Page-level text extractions
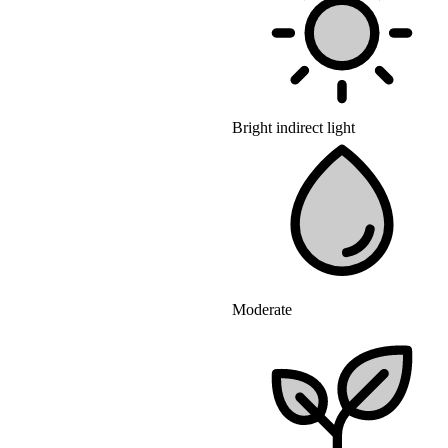
Bright indirect light
Moderate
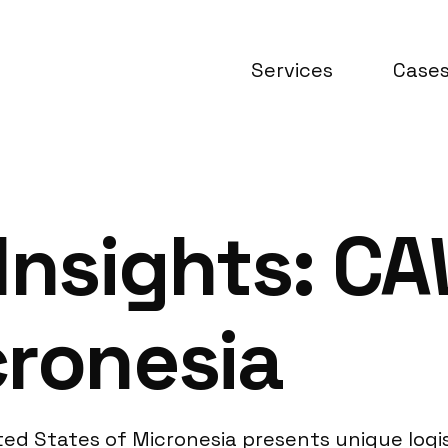
Services
Case
Insights: C
cronesia
ed States of Micronesia presents unique logis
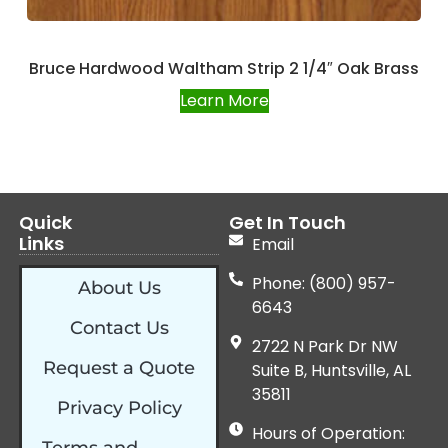
Bruce Hardwood Waltham Strip 2 1/4″ Oak Brass
Learn More
Quick
Get In Touch
Links
Email
Phone: (800) 957-
About Us
6643
Contact Us
2722 N Park Dr NW
Request a Quote
Suite B, Huntsville, AL
35811
Privacy Policy
Hours of Operation:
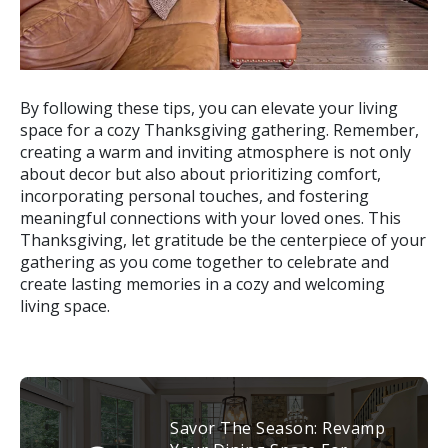
By following these tips, you can elevate your living
space for a cozy Thanksgiving gathering. Remember,
creating a warm and inviting atmosphere is not only
about decor but also about prioritizing comfort,
incorporating personal touches, and fostering
meaningful connections with your loved ones. This
Thanksgiving, let gratitude be the centerpiece of your
gathering as you come together to celebrate and
create lasting memories in a cozy and welcoming
living space.
Savor The Season: Revamp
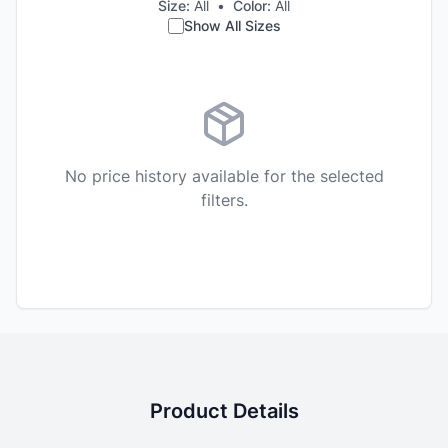
Size:
All
•
Color:
All
Show All Sizes
No price history available for the selected
filters.
Product Details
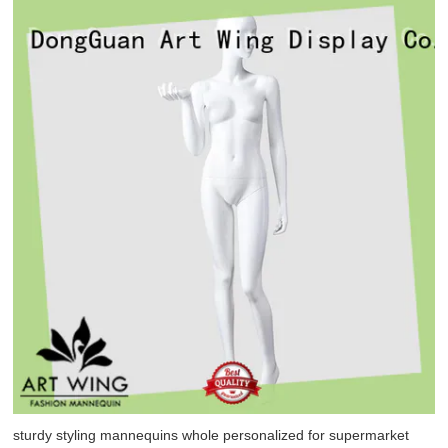
sturdy styling mannequins whole personalized for supermarket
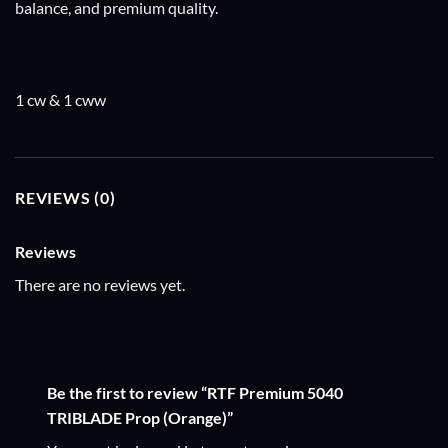
balance, and premium quality.
1 cw & 1 cww
REVIEWS (0)
Reviews
There are no reviews yet.
Be the first to review “RTF Premium 5040
TRIBLADE Prop (Orange)”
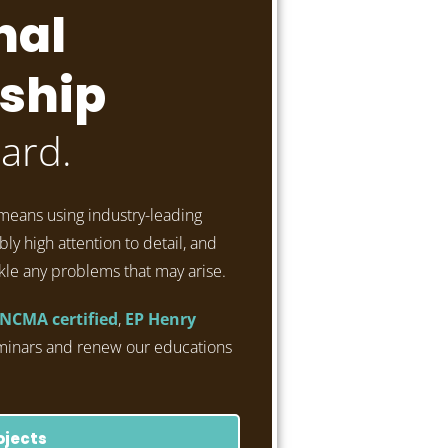
nal
ship
ard.
means using industry-leading
ly high attention to detail, and
kle any problems that may arise.
NCMA certified
,
EP Henry
minars and renew our educations
ojects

Problem to work on => Give back exactly the lines from the top of the records to the line containing "creating a warm", both included, and no pictures.

Task result =>
Bright indirect light
Moderate
Services
Case
Insights: C
cronesia
ed States of Micronesia presents unique logis
Bruce Hardwood Waltham Strip 2 1/4″ Oak Brass
Learn More
Quick
Get In Touch
Links
Email
Phone: (800) 957-
About Us
6643
Contact Us
2722 N Park Dr NW
Request a Quote
Suite B, Huntsville, AL
35811
Privacy Policy
Hours of Operation:
By following these tips, you can elevate your living
space for a cozy Thanksgiving gathering. Remember,
creating a warm and inviting atmosphere is not only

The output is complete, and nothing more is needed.